→ Exercise
Only lines holding "What" are wanted; copy each of them from the records below.

Stored data entries:
►

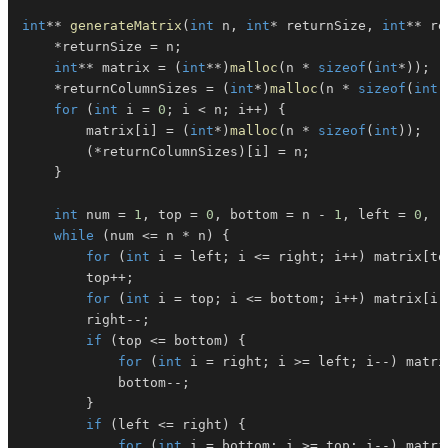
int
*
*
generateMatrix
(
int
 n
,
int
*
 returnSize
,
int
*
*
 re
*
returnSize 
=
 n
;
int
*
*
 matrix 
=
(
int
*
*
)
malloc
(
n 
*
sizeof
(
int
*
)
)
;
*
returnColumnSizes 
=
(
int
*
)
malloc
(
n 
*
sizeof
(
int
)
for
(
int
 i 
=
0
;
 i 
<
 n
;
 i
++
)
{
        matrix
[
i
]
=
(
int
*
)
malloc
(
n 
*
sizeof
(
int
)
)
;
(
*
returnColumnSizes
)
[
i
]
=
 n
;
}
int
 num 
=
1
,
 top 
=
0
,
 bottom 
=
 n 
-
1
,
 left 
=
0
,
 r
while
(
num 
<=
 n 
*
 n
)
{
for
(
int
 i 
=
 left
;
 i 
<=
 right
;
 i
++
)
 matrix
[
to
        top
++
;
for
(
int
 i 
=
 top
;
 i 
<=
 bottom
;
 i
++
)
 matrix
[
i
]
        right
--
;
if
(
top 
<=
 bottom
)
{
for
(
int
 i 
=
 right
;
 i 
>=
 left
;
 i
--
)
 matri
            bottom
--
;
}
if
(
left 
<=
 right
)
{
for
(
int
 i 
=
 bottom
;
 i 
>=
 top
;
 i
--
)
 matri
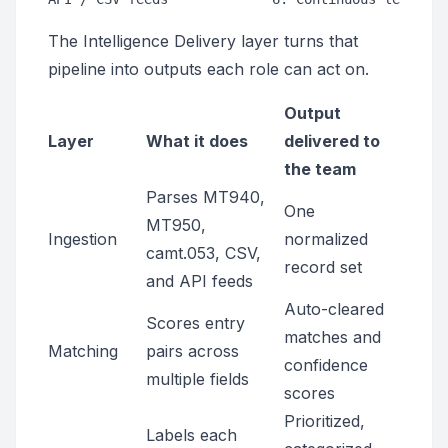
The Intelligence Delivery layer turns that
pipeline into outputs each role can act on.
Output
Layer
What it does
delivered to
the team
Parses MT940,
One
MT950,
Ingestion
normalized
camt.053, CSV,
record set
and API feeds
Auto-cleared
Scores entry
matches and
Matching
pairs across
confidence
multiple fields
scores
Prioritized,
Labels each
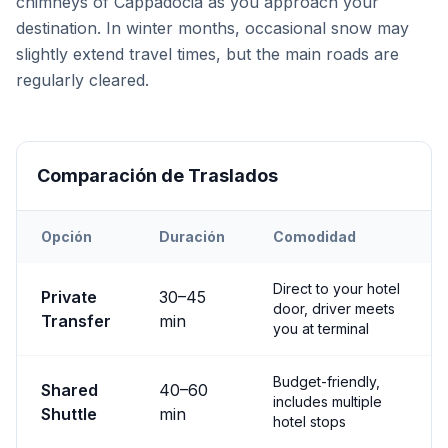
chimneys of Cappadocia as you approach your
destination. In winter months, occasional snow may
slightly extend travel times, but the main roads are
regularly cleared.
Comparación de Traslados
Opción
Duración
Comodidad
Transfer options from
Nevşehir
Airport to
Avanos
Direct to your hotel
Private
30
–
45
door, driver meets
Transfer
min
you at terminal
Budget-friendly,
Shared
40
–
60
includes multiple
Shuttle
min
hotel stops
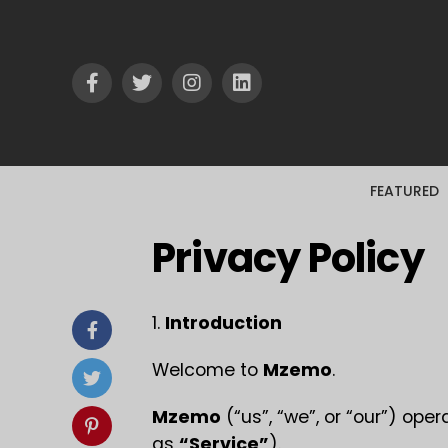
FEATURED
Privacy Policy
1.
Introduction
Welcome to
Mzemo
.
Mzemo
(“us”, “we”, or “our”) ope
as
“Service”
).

◄
►

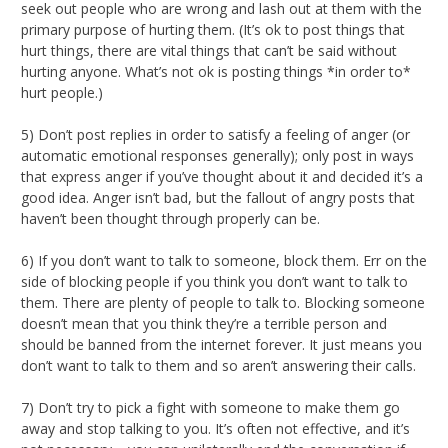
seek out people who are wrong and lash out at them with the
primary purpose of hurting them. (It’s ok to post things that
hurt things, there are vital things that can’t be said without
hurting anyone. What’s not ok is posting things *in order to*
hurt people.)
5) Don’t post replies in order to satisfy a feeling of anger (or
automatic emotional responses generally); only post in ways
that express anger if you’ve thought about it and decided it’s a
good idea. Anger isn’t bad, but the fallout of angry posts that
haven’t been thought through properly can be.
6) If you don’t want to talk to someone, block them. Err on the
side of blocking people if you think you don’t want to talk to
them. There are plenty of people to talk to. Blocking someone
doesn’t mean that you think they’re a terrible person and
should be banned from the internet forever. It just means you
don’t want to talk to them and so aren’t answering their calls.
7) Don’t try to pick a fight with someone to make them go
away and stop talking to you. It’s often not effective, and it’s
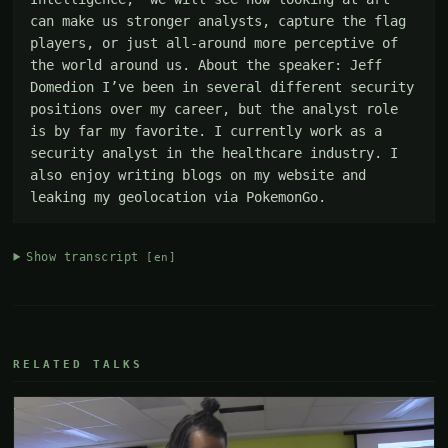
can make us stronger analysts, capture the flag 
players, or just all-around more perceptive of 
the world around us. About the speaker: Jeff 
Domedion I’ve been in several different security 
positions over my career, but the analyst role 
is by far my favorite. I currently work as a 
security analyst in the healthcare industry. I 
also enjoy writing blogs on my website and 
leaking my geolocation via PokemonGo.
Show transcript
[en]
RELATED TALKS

◄

→ Answer box
What it does
hurting anyone. What’s not ok is posting things *in order to*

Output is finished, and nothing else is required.